→ Exercise prompt:
Let the output be exactly the lines from the one containing "Dans Le Rétro" through the end of the records below, both included.

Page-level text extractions
....................
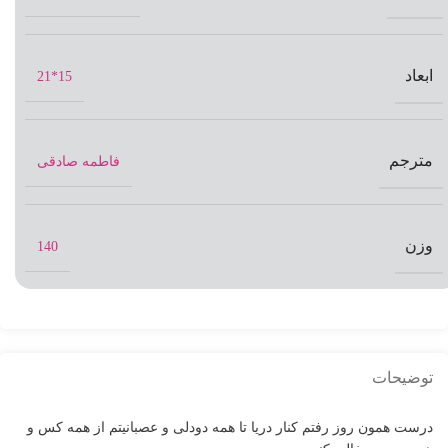
ابعاد
15*21
مترجم
فاطمه صادقی
وزن
140
توضیحات
درست همون روز رفتم کنار دریا تا همه دودلی و عصبانیتم از همه کس و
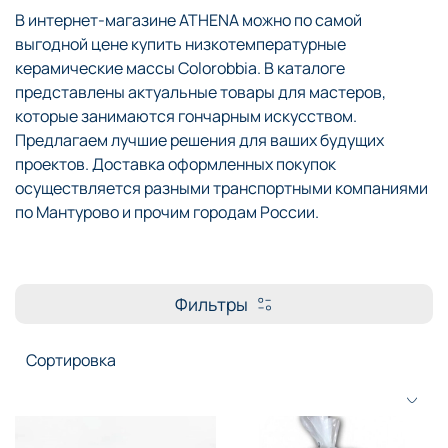
В интернет-магазине ATHENA можно по самой
выгодной цене купить низкотемпературные
керамические массы Colorobbia. В каталоге
представлены актуальные товары для мастеров,
которые занимаются гончарным искусством.
Предлагаем лучшие решения для ваших будущих
проектов. Доставка оформленных покупок
осуществляется разными транспортными компаниями
по Мантурово и прочим городам России.
Фильтры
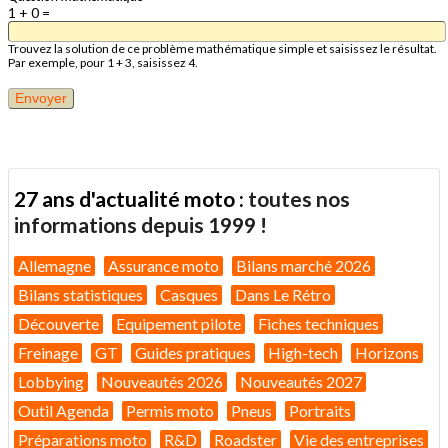
1 + 0 =
Trouvez la solution de ce problème mathématique simple et saisissez le résultat.
Par exemple, pour 1 + 3, saisissez 4.
27 ans d'actualité moto :
toutes nos
informations depuis 1999 !
Allemagne
Assurance moto
Bilans marché 2026
Bilans statistiques
Casques
Dans Le Rétro
Découverte
Equipement pilote
Fiches techniques
Freinage
GT
Guides pratiques
High-tech
Horizons
Lobbying
Nouveautés 2026
Nouveautés 2027
Outil Agenda
Permis moto
Pneus
Portraits
Préparations moto
R&D
Roadster
Vie des entreprises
....................
→ Answer space:
Dans Le Rétro
Découverte
Equipement pilote
Fiches techniques
Freinage
GT
Guides pratiques
High-tech
Horizons
Lobbying
Nouveautés 2026
Nouveautés 2027
Outil Agenda
Permis moto
Pneus
Portraits
Préparations moto
R&D
Roadster
Vie des entreprises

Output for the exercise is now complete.